JOKER Track @ CLEF 2024: the Jokesters’ Approaches for
                         Retrieving, Classifying, and Translating Wordplay
                         Harouna Baguian1,† , Nina Ashley Huynh1
                         1
                             Ecole Nationale d’Ingénieurs de Brest, 945 Av. du Technopôle, 29280 Plouzané, France


                                         Abstract
                                         Humor-sensitive information retrieval presents unique challenges, particularly the need to understand wordplay
                                         and implicit cultural references. This paper presents our work on the JOKER 2024 track at CLEF.
                                             The first task will explore the use of TF-IDF (Term Frequency-Inverse Document Frequency) weighting
                                         combined with logistic regression to improve the efficiency of retrieving relevant humorous texts.
                                             The second task will focus on classifying humour texts based on genres and humor techniques. The architecture
                                         combines stacking and weighted voting approaches to optimize classification performance. The goal is to leverage
                                         the strengths of different base models to enhance classification accuracy.
                                             The third task will be to translate texts from English into French. Ensuring the preservation of meaning while
                                         maintaining fluency and contextual appropriateness is particularly difficult. To address this issue, we employ
                                         an approach based on the MarianMTModel, a neural machine translation model designed for translating text
                                         between various languages.
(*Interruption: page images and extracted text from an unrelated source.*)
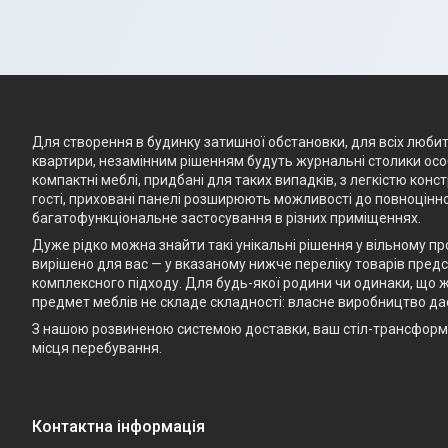
Для створення в будинку затишної обстановки, для всіх любите
квартири, незамінним рішенням будуть журнальні столики особ
компактні меблі, придбані для таких випадків, з легкістю кон
гості, приховані панелі розширюють можливості до повноцінно
багатофункціональне застосування в різних приміщеннях.
Дуже рідко можна знайти такі унікальні рішення у вільному п
вирішено для вас — у вказаному нижче переліку товарів предст
комплексного підходу. Для будь-якої родини чи одинаки, що ж
предмет меблів не складе складності: власне виробництво да
З нашою розвиненою системою доставки, ваш стіл-трансформе
місця перебування.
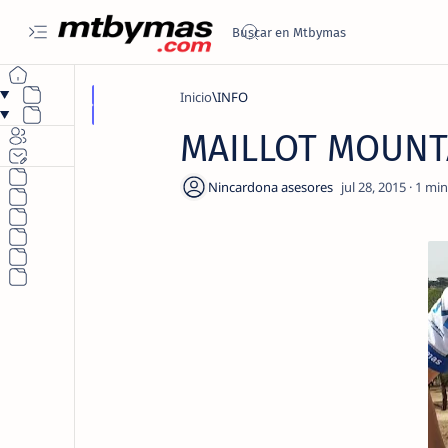
Inicio
INFO
MAILLOT MOUNT
1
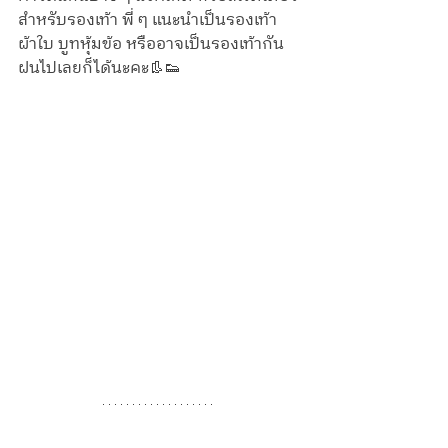
สำหรับรองเท้า พี่ ๆ แนะนำเป็นรองเท้า
ผ้าใบ บูทหุ้มข้อ หรืออาจเป็นรองเท้ากัน
ฝนไปเลยก็ได้นะคะ👢👟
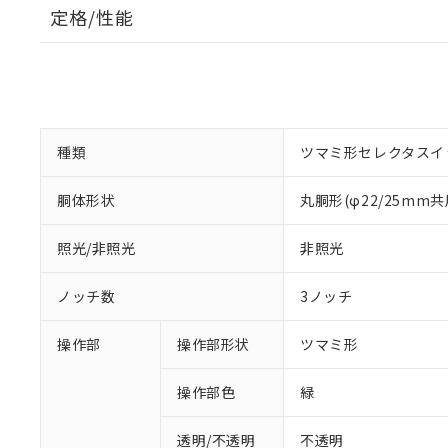
定格/性能
種類
ツマミ形セレクタスイ
胴体形状
丸胴形(φ22/25mm共
照光/非照光
非照光
ノッチ数
3ノッチ
操作部
操作部形状
ツマミ形
操作部色
緑
透明/不透明
不透明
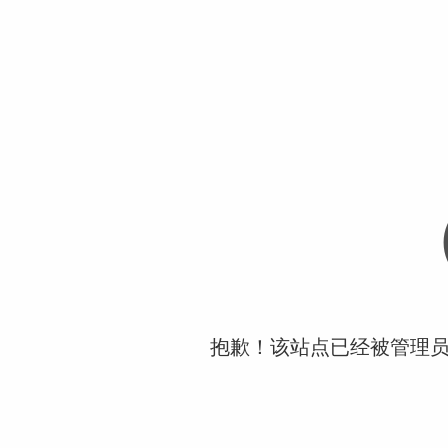
抱歉！该站点已经被管理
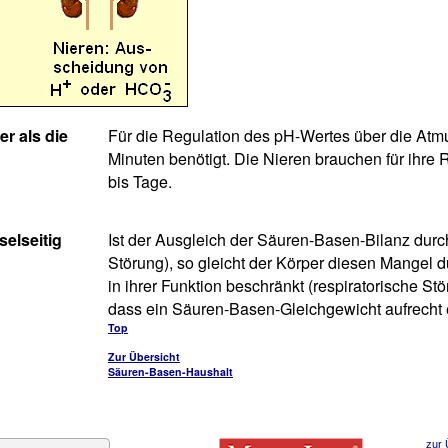
er als die
Für die Regulation des pH-Wertes über die Atm
Minuten benötigt. Die Nieren brauchen für ihre
bis Tage.
elseitig
Ist der Ausgleich der Säuren-Basen-Bilanz durc
Störung), so gleicht der Körper diesen Mangel 
in ihrer Funktion beschränkt (respiratorische St
dass ein Säuren-Basen-Gleichgewicht aufrecht 
Top
Zur Übersicht
Säuren-Basen-Haushalt
zur 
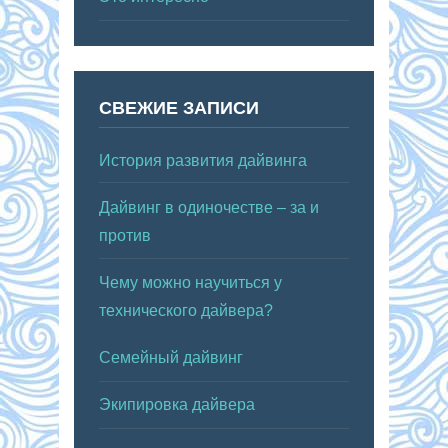
СВЕЖИЕ ЗАПИСИ
История развития дайвинга
Дайвинг в одиночестве – за и
против
Чему можно научиться у
технического дайвера?
Семейный дайвинг
Экипировка дайвера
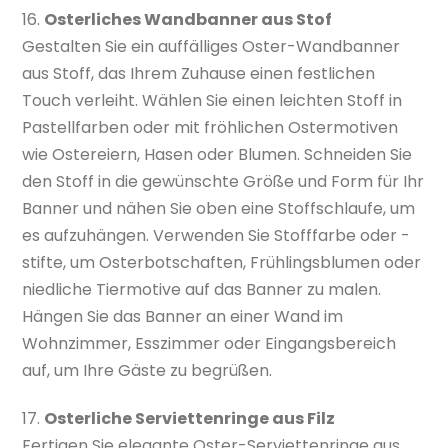
16.
Osterliches Wandbanner aus Stof
Gestalten Sie ein auffälliges Oster-Wandbanner
aus Stoff, das Ihrem Zuhause einen festlichen
Touch verleiht. Wählen Sie einen leichten Stoff in
Pastellfarben oder mit fröhlichen Ostermotiven
wie Ostereiern, Hasen oder Blumen. Schneiden Sie
den Stoff in die gewünschte Größe und Form für Ihr
Banner und nähen Sie oben eine Stoffschlaufe, um
es aufzuhängen. Verwenden Sie Stofffarbe oder -
stifte, um Osterbotschaften, Frühlingsblumen oder
niedliche Tiermotive auf das Banner zu malen.
Hängen Sie das Banner an einer Wand im
Wohnzimmer, Esszimmer oder Eingangsbereich
auf, um Ihre Gäste zu begrüßen.
17.
Osterliche Serviettenringe aus Filz
Fertigen Sie elegante Oster-Serviettenringe aus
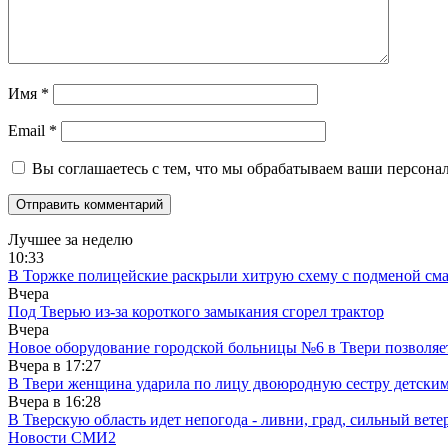
Имя
*
Email
*
Вы соглашаетесь с тем, что мы обрабатываем ваши персона
Лучшее за неделю
10:33
В Торжке полицейские раскрыли хитрую схему с подменой см
Вчера
Под Тверью из-за короткого замыкания сгорел трактор
Вчера
Новое оборудование городской больницы №6 в Твери позволяе
Вчера в
17:27
В Твери женщина ударила по лицу двоюродную сестру детски
Вчера в
16:28
В Тверскую область идет непогода - ливни, град, сильный вете
Новости СМИ2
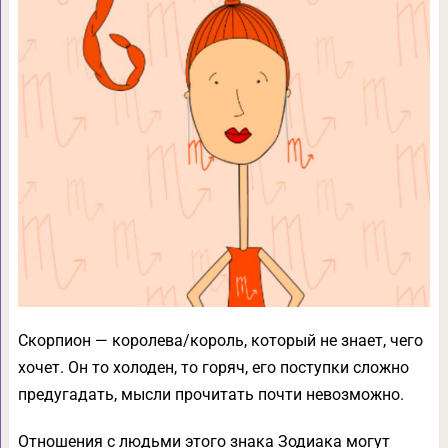
Скорпион — королева/король, который не знает, чего
хочет. Он то холоден, то горяч, его поступки сложно
предугадать, мысли прочитать почти невозможно.
Отношения с людьми этого знака Зодиака могут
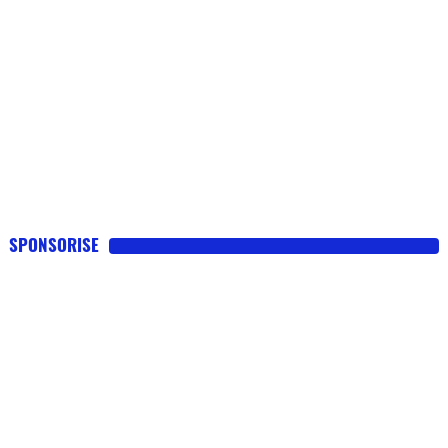
SPONSORISE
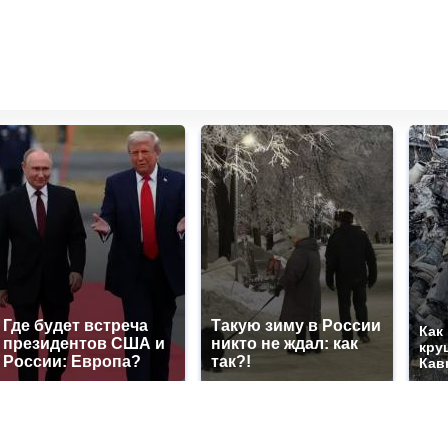
Где будет встреча
Такую зиму в России
Как
президентов США и
никто не ждал: как
кру
России: Европа?
так?!
Кав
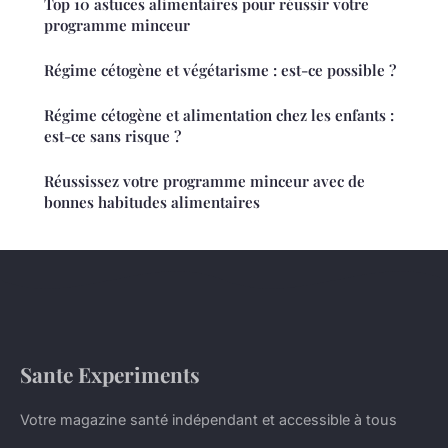
Top 10 astuces alimentaires pour réussir votre
programme minceur
Régime cétogène et végétarisme : est-ce possible ?
Régime cétogène et alimentation chez les enfants :
est-ce sans risque ?
Réussissez votre programme minceur avec de
bonnes habitudes alimentaires
Sante Experiments
Votre magazine santé indépendant et accessible à tous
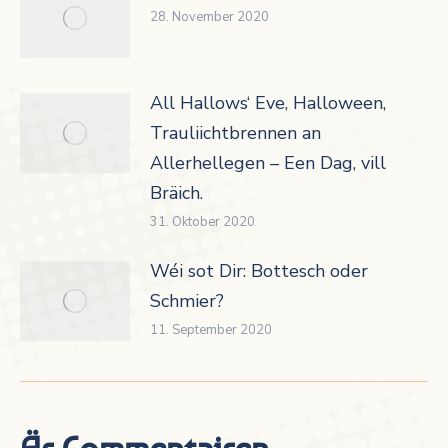
28. November 2020
All Hallows‘ Eve, Halloween,
Trauliichtbrennen an
Allerhellegen – Een Dag, vill
Bräich.
31. Oktober 2020
Wéi sot Dir: Bottesch oder
Schmier?
11. September 2020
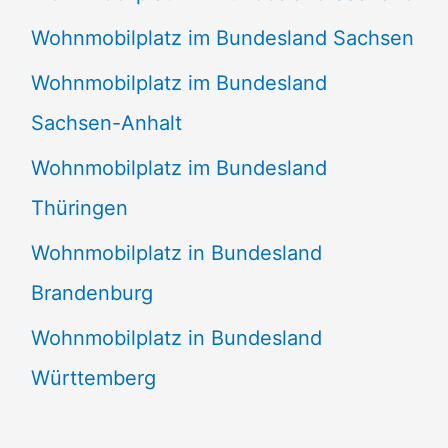
Wohnmobilplatz im Bundesland Sachsen
Wohnmobilplatz im Bundesland
Sachsen-Anhalt
Wohnmobilplatz im Bundesland
Thüringen
Wohnmobilplatz in Bundesland
Brandenburg
Wohnmobilplatz in Bundesland
Württemberg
                                         Keywords
                                         Logistic Regression, Machine learning, TF-IDF, SVC, DecisionTreeClassifier, RandomForestClassifier, Gradient-
                                         BoostingClassifier, DecisionTreeClassifier, Stacking, voting, MarianMTModel, Fine-tuning,


                         Introduction
                         The JOKER workshop aims to foster reseaarch about the computational processing of humour and
                         worplay [1]. The 2024 edition at CLEF proposes three tasks:
                            Task 1 of JOKER 2024 focuses on retrieving humorous texts in response to specific queries. This
                         includes detecting and locating puns in a collection of documents. This part describes an approach
                         using TF-IDF weighting and logistic regression for this task.
                            Task 2 is about Classifying humor. It is a complex task, given the diversity of genres and techniques
                         involved. In order to deal with this complexity, we have developed a hybrid architecture combining
                         several machine learning classifiers via stacking and voting approaches. This architecture aims to
                         improve overall performance by exploiting the strengths of each classifier for different classes.
                            Task 3 concerns Translating texts which is a complex challenge. It is difficult to preserve the meaning
                         of the sentence in humorous texts or texts with puns. There are many considerations to produce
                         accurate, fluent and contextually appropriate translations. In order to provide a solution to this problem,
                         we use an approach based on the machine translation model ’MarianMTModel’.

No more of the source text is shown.